▸ **INSTRUCTIONS FOR THE TASK**: Could you copy out all the lines in the material below where the word "emotional" occurs?

▸ **RECORDS PROVIDED**:
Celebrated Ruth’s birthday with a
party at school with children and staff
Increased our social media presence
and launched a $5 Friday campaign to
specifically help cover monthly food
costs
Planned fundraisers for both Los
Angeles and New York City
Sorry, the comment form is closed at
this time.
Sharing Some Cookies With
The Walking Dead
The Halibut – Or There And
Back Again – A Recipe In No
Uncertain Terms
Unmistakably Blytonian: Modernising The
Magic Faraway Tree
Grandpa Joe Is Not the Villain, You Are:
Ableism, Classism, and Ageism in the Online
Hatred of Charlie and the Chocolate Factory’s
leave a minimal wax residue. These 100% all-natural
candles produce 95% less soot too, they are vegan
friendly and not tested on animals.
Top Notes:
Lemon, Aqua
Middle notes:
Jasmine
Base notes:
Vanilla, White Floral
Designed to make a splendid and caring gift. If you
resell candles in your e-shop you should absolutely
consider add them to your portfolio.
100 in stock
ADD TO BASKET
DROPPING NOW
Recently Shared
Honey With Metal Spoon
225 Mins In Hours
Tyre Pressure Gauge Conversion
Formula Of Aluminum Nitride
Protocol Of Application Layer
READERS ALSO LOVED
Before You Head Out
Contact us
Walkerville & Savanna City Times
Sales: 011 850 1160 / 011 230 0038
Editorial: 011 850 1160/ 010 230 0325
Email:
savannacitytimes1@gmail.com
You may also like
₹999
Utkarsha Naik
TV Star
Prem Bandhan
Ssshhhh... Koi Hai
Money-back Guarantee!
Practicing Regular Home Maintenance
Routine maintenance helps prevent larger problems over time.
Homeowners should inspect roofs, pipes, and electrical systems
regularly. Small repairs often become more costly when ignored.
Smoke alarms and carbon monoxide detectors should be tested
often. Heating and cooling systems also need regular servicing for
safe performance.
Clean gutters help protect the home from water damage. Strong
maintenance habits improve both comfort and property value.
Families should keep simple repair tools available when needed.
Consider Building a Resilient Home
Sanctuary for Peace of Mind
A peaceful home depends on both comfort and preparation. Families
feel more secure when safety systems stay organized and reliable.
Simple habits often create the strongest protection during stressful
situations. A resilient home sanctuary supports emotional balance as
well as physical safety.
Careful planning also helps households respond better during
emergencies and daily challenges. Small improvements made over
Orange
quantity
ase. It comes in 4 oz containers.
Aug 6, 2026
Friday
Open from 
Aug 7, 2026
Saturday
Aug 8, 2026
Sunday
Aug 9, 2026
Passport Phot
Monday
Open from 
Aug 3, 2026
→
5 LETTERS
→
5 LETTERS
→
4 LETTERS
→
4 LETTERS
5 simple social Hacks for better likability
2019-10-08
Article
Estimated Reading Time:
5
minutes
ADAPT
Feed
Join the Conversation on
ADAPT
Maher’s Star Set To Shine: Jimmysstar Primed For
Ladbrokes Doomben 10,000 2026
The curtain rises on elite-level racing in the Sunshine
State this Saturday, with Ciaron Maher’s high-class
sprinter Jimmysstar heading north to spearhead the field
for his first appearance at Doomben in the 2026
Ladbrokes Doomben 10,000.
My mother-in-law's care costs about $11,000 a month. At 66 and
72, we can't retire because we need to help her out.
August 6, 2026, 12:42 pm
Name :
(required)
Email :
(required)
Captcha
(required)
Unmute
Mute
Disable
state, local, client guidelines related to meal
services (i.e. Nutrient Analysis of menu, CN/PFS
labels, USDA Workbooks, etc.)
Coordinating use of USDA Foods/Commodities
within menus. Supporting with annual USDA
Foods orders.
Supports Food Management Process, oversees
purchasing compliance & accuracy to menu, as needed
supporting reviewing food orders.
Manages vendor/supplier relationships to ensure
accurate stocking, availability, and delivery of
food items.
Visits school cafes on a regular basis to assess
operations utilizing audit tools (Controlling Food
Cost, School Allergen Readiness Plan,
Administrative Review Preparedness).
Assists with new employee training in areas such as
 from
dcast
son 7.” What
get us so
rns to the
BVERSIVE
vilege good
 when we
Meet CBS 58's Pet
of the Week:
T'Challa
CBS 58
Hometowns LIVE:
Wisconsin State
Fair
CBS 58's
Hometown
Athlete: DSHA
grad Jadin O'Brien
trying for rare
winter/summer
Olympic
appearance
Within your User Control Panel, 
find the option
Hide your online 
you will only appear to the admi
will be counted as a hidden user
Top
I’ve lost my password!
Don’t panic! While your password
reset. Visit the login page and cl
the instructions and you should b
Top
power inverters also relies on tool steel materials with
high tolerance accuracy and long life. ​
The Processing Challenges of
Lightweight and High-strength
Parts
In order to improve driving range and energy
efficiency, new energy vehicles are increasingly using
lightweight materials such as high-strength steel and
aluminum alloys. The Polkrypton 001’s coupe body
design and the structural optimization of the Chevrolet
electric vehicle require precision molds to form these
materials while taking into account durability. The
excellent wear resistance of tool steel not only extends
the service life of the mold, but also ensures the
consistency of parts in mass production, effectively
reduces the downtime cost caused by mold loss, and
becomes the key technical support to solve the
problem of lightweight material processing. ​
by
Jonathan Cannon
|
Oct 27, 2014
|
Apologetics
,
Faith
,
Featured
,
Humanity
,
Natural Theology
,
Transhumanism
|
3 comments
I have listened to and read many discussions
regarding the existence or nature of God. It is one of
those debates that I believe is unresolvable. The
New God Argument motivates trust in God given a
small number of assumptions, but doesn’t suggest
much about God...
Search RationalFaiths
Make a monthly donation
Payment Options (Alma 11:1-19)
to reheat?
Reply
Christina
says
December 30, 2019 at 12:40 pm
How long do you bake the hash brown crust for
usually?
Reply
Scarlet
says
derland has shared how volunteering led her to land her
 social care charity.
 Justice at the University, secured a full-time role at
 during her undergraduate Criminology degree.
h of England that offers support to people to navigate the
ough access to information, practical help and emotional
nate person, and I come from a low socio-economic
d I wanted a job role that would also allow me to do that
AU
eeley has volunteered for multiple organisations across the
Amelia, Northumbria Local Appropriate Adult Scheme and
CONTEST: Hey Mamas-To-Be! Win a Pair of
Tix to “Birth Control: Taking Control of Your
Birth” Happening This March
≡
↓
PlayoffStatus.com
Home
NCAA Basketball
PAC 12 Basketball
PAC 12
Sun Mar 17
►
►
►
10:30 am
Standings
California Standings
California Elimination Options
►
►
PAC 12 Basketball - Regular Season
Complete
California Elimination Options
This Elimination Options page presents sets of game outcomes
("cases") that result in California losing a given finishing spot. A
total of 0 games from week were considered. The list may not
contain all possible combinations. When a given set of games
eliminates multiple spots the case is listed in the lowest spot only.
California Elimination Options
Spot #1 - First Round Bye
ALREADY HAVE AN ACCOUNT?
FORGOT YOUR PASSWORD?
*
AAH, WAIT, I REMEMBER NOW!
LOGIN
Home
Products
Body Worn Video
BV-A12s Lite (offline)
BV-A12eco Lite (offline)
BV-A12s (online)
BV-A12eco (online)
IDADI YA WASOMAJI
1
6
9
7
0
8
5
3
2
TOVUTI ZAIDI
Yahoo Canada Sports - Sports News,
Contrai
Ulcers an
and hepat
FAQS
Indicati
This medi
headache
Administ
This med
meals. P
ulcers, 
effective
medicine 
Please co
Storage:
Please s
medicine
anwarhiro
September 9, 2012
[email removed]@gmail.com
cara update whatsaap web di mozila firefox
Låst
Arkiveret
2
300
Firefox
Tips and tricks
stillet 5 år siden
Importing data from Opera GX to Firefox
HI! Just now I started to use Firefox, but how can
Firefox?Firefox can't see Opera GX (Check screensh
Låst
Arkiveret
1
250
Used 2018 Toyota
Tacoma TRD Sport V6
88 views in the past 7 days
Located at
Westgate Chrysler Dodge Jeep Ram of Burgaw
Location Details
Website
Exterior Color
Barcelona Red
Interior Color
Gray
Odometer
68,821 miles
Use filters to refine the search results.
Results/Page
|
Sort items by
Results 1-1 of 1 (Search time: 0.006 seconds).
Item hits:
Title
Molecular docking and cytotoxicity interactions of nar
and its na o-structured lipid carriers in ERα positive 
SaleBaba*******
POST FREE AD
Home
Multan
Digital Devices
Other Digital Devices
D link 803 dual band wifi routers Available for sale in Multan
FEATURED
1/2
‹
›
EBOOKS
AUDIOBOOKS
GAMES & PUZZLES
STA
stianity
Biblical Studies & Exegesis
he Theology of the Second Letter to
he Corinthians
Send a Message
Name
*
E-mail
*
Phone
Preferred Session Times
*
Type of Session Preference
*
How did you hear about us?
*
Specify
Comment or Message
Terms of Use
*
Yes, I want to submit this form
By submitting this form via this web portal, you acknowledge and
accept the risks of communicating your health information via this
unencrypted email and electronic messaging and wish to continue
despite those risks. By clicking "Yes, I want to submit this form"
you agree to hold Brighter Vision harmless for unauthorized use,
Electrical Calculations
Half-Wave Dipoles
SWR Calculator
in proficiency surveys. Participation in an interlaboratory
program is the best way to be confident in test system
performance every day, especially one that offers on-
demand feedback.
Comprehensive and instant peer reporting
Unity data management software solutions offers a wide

▸ **RESPONSE TO THE TASK**:
situations. A resilient home sanctuary supports emotional balance as
ough access to information, practical help and emotional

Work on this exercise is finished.